I was debugging a Bluetooth-related problem on a Windows 7 machine recently, and I found another great example of why sometimes you get what you pay for, even when buying something as nominally standardized and homogeneous as a Bluetooth adapter. It so happens that this machine was using one of these $5 adapters with the fake antenna:
That was the first thing I noticed about these adapters. The second was that each and every one of them had the same address, 11:11:11:11:11:11. Someone didn’t feel like paying for a MAC OUI.. or an EEPROM.
Anyway, back to the present… I had been noticing that sometimes when sending a file to my cell phone from a Windows 7 machine, it would time out. It didn’t happen every time, but it seemed to time out more often than not. I dig a little deeper, and it looks like the file transfer application (fsquirt.exe) is never even getting a chance to open a connection to the phone! It is timing out far before that even happens. What’s the deal?
To make sense of this, it helps to understand a bit more about how the Bluetooth stack works in Windows 7. First a big caveat: I do not work at Microsoft, nor do I have any confidential information about the inner workings of Windows. All I have, really, are informed guesses based on my observations and perhaps a little reverse engineering to satisfy my curiosity.
The main actors here are:
- fsquirt.exe — The GUI wizard which walks you through sending a file to a Bluetooth device. It lets you choose a device, then it sends the file via the standard OBEX protocol.
- bthprops.cpl — Technically this is a control panel, but for historical reasons it also implements the public API for Microsoft’s Bluetooth stack. This includes entry points for enumerating attached radios, inquiring for nearby devices, and setting up service discovery records for the local machine. Applications can link to this as a DLL.
- fdbth.dll — Microsoft’s applications, like fsquirt, actually don’t use the public APIs from bthprops.cpl to inquire for nearby Bluetooth devices. Those public APIs are synchronous: they don’t return until the Bluetooth inquiry is totally finished. It is of course much more user-friendly to display Bluetooth devices as they are discovered, and Microsoft’s apps do this by using an undocumented Function Discovery provider.
- bthserv.dll — Some operations in bthprops.cpl go directly to the bthport driver using device ioctls, but there is a system-wide service which maintains a database with the state of all known Bluetooth devices. It’s also responsible for maintaining local SDP records. The APIs in bthprops.cpl communicate with bthserv.dll via local RPC calls.

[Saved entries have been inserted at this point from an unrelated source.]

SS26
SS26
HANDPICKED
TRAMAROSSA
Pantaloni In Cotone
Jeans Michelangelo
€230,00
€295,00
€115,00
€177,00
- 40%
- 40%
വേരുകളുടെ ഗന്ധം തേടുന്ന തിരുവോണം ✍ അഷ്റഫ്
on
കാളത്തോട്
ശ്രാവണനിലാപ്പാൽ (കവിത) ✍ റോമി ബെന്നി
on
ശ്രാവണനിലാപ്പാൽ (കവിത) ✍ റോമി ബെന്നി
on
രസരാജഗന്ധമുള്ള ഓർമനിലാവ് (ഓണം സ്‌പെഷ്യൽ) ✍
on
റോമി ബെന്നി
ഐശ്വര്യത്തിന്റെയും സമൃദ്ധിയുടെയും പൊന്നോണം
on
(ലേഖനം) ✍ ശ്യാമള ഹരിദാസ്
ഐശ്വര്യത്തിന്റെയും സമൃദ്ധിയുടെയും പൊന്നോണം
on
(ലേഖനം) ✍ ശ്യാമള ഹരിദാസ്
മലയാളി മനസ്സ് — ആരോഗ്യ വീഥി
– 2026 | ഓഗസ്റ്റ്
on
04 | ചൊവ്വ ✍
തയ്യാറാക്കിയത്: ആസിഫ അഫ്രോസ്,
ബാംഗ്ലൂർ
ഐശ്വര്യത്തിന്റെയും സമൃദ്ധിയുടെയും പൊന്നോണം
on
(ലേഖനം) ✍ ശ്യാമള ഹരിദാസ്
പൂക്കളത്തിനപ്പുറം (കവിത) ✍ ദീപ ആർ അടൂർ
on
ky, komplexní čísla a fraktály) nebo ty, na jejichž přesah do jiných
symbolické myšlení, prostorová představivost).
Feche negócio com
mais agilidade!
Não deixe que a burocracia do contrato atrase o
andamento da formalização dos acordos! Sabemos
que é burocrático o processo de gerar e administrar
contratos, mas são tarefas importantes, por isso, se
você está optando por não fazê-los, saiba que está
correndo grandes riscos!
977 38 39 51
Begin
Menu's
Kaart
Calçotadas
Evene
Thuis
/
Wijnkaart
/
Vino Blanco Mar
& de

- bthport.sys — This is the kernel-mode driver which does most of the work. It receives remote name requests, inquiries, and many other operations in the form of ioctls from user-space code.
The important fact I learned while investigating this bug: Inside bthport.sys, there is a global FIFO queue of actions which contact remote devices. If anyone asks to read a device’s name, to perform an inquiry, or to establish an ACL connection with a remote device, it goes in this queue. From Microsoft’s perspective this probably simplifies handling unreliable Bluetooth radios quite a lot, since we never rely on the radio to handle more than one of these operations at a time. Additionally, Inquiry operations are rather heavy-weight, and depending on your link manager settings, you may not be able to do anything else while they’re in progress.

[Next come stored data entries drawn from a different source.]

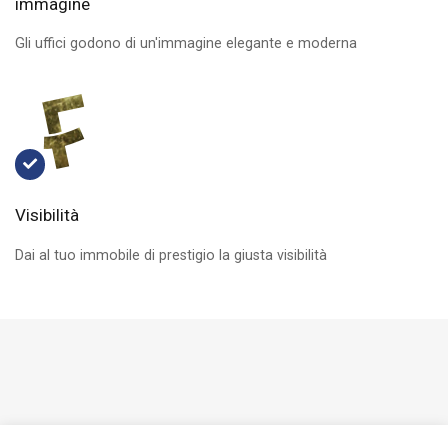
immagine
Gli uffici godono di un'immagine elegante e moderna
Visibilità
Dai al tuo immobile di prestigio la giusta visibilità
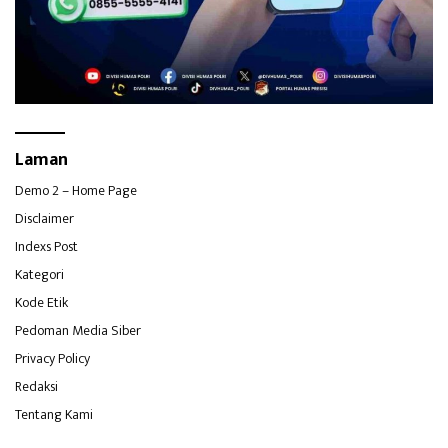
Laman
Demo 2 – Home Page
Disclaimer
Indexs Post
Kategori
Kode Etik
Pedoman Media Siber
Privacy Policy
Redaksi
Tentang Kami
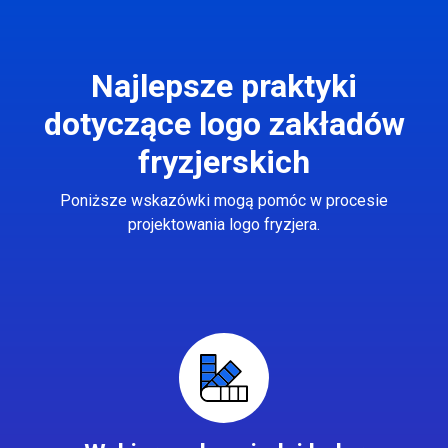
Najlepsze praktyki
dotyczące logo zakładów
fryzjerskich
Poniższe wskazówki mogą pomóc w procesie
projektowania logo fryzjera.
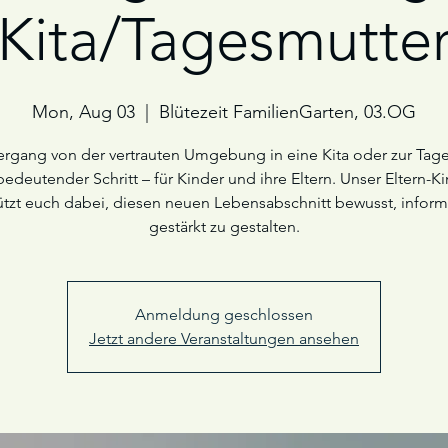
Kita/Tagesmutte
Mon, Aug 03
  |  
Blütezeit FamilienGarten, 03.OG
rgang von der vertrauten Umgebung in eine Kita oder zur Tag
 bedeutender Schritt – für Kinder und ihre Eltern. Unser Eltern-K
ützt euch dabei, diesen neuen Lebensabschnitt bewusst, inform
gestärkt zu gestalten.
Anmeldung geschlossen
Jetzt andere Veranstaltungen ansehen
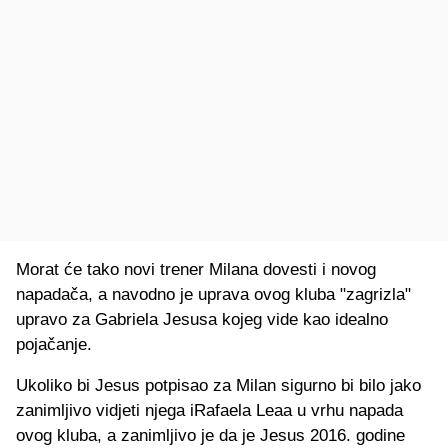
Morat će tako novi trener Milana dovesti i novog
napadača, a navodno je uprava ovog kluba "zagrizla"
upravo za Gabriela Jesusa kojeg vide kao idealno
pojačanje.
Ukoliko bi Jesus potpisao za Milan sigurno bi bilo jako
zanimljivo vidjeti njega iRafaela Leaa u vrhu napada
ovog kluba, a zanimljivo je da je Jesus 2016. godine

So, back to the hang. When I traced the communications between the USB dongle and the Windows 7 Bluetooth stack, I found this:
The setting: fsquirt has just finished the wizard pane where we’re looking for nearby devices. It notifies fdbth that it no longer needs to keep looking. But in its haste to prettify the UI as much as possible, it has already started asking for human-readable names for all of the Bluetooth devices within earshot. Those requests go into bthport’s queue. The fsquirt app wants to establish an ACL connection to my phone already, but it’s waiting in line behind one of these name requests.

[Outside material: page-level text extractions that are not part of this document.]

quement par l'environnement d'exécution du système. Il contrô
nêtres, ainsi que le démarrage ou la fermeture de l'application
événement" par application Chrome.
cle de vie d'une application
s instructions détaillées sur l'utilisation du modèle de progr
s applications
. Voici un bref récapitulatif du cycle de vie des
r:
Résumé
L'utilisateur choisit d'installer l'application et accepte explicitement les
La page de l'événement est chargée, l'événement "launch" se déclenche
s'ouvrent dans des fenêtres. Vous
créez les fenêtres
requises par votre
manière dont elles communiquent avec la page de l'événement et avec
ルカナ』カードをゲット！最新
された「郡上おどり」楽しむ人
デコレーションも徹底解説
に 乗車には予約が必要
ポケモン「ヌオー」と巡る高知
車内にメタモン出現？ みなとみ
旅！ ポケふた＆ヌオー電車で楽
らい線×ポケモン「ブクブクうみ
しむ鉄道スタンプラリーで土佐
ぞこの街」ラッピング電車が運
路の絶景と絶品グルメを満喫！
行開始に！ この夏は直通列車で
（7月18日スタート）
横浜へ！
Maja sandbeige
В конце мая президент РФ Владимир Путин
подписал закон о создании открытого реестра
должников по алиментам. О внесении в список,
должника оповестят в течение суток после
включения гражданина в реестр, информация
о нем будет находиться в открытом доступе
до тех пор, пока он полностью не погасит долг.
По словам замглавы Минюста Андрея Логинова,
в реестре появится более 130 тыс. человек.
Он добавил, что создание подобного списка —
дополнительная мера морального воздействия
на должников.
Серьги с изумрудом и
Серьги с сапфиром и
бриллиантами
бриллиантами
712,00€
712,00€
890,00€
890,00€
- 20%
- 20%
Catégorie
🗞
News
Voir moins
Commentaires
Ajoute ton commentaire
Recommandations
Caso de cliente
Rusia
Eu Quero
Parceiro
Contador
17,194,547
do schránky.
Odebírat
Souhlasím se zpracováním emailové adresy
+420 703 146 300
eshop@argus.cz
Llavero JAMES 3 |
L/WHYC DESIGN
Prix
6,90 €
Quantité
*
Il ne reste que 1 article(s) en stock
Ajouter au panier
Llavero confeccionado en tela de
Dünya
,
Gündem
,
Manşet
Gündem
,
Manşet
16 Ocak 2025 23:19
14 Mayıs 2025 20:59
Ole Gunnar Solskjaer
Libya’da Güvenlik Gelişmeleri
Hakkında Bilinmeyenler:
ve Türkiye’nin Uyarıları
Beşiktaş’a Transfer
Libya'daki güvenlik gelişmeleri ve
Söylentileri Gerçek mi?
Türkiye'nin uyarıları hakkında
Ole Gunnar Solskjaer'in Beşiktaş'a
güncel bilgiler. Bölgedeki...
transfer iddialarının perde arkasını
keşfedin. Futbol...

In case you don’t have the Bluetooth spec memorized (I sure don’t), here’s a play-by-play of the USB log:
- OUT 05 04… — The PC asks the Bluetooth dongle to get a human-readable device name for one of the nearby devices.
- IN 0F… — Command is in-progress.
- (Over 20 seconds elapse)
- IN 03 0B 08… — Connection request finished, error code 08 (Timed out)
But wait! We never asked the device to create a connection! We asked it to read the other device’s name! This looks like a pretty grievous firmware bug in this decrepit little dongle. As we see below, Windows is pretty confused too. My “waiting” and “timed out” notes indicate the state of the fsquirt wizard. The timestamps aren’t saved in this log, but fsquirt is only willing to wait 10 seconds or so before giving up. It’s waiting on bthport, and bthport is waiting on any response, even a timeout, from the Bluetooth adapter.
And it keeps waiting, for 70 seconds. Why so long? It should never take that long for a Bluetooth device that’s actually present to respond. Well, actually it isn’t waiting on the remote device. It’s waiting on the radio itself. The radio is programmed to time out after a much shorter interval specified by Windows, in this case about 20 seconds. Windows is relying on the radio to implement this timeout. What we’re seeing here is an even longer failsafe timeout, to catch errors with the local radio. Like the one we just experienced.
When Windows finally gives up on waiting for our buggy radio to respond correctly to the remote name timeout, we can see it issue the next command. This time it’s the Create Connection command that fsquirt had been waiting on. But fsquirt is already long gone, and the user is already frustrated.
If we’re lucky, the user throws the buggy Bluetooth dongle out the window, not their PC.